Jewish religious school teachers have been exploring a topic rarely covered in class: God

Teaching the unknowable

January 18, 2007|By Liz F. Kay | Liz F. Kay,sun reporter

Jewish educators around Baltimore are studying an unusual topic this year: God.

Teachers often shy away from discussions of God or defining beliefs at Jewish day schools and supplemental classes offered by congregations, said Lawrence M. Ziffer, the executive vice president of the Center for Jewish Education in Park Heights.

"Most other religions have a lot of God talk," Ziffer said. In Judaism, however, "that almost never happens on a communal level." Instead, religious education usually covers areas such as holidays, rituals and liturgical or modern Hebrew.

But at the request of principals of Jewish schools, the center -- an agency of The Associated: Jewish Community Federation of Baltimore -- this year has organized a series of workshops and training sessions to help teachers better express their understanding of God and spirituality. Ultimately, the center's staff members hope that the exercises will help the instructors when students raise questions of their own.

Judaism does not require adherence to specific doctrines, said Rabbi Lawrence Kushner, the San Francisco-based author of books about Jewish spirituality. He addressed nearly 400 educators at a recent conference organized by the Jewish education center titled "Yom Iyun: Teaching G-d to Children, Teaching G-d to Ourselves." (Some Jews avoid spelling out "God" to avoid defiling the name.)

"Unlike Christianity, Judaism is not a dogmatic spiritual tradition. You don't have to believe anything to be a Jew," Kushner said in an interview before the talk.

Rather, actions are more important. "Christianity is a tradition of creed," he said. "Judaism is a tradition of deed."

But this year, religious school principals asked for help talking about God. Around Baltimore, about 4,000 children receive supplemental education at congregational schools housed at synagogues, according to the center. About 6,000 are enrolled in Jewish day schools.

Religious education varies depending on the philosophy of the school. Teachers might cover Jewish holidays and culture. Others might teach children how to participate in religious services and how to speak and read Hebrew in its modern or religious forms.

"There's so much to learn about, just learning to manage a Jewish lifestyle," said Amian Frost Kelemer, associate executive vice president of the Jewish education center.

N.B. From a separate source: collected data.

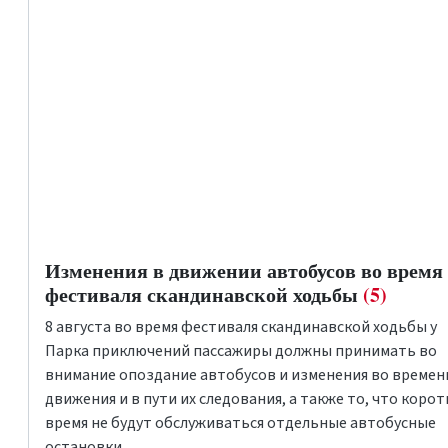
Изменения в движении автобусов во время
фестиваля скандинавской ходьбы
(5)
8 августа во время фестиваля скандинавской ходьбы у
Парка приключений пассажиры должны принимать во
внимание опоздание автобусов и изменения во времен
движения и в пути их следования, а также то, что корот
время не будут обслуживаться отдельные автобусные
остановки.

Ziffer said he understood the principals' request. "Educators are aware we're living in a society that's talking about God all the time," he said.

Ziffer initially cringed at the principals' suggestion, he said. "How do we relate as educators to God? How are we going to balance all of the views?" he recalls thinking.

The diversity among and within the different branches of Judaism, which includes Orthodox, Conservative and Reform movements, complicated the matter for the center, which assists teachers at all kinds of schools.

Although Orthodox Jews may emphasize a very personal relationship with God, "for many Jews, secular and others, the place to talk about God is in the synagogue," Ziffer said.

Eventually, the center's staff came to embrace the topic. "We, as a religious group -- what can be more logical than to talk about God?" Kelemer asked.

Nationally, different groups have recognized this need. The Coalition for the Advancement of Jewish Education's conference last year included sessions on speaking about God under the theme, "What does it mean to be a literate Jew in 21st-century America?"

"The main thing is you have to tell the truth. The main thing is you don't know anything about God," Kushner said. "Ultimately, utterly unknowable. God is holy nothingness."

"The problem with all religious teaching in this category is that people lie," he said. "They panic and say what other people say."

"The biggest truth in talking about God could be summed up in two words -- Beats me," Kushner told the educators in his speech.

Ziffer hopes the workshops will prompt some conversations between faculty and students, particularly when disaster strikes. "The ultimate challenge is to talk about where was God during tragedy," he said.

Josh Bender, education director for Beth Am, a Conservative synagogue in Reservoir Hill, said the students at his school want to know more about God. "I think [children] are asking the questions, and they are definitely struggling over questions connected to God and higher purpose," Bender said.

"Our students are not only thinking about these issues but they're thinking really hard," he said. "They're struggling with these deep questions and they don't necessarily express them in a classroom setting, in front of peers."

During a breakout session at the Yom Iyun conference, a group of about 60 Jewish religious instructors armed with glue sticks and scissors attempted to discern their relationship with God.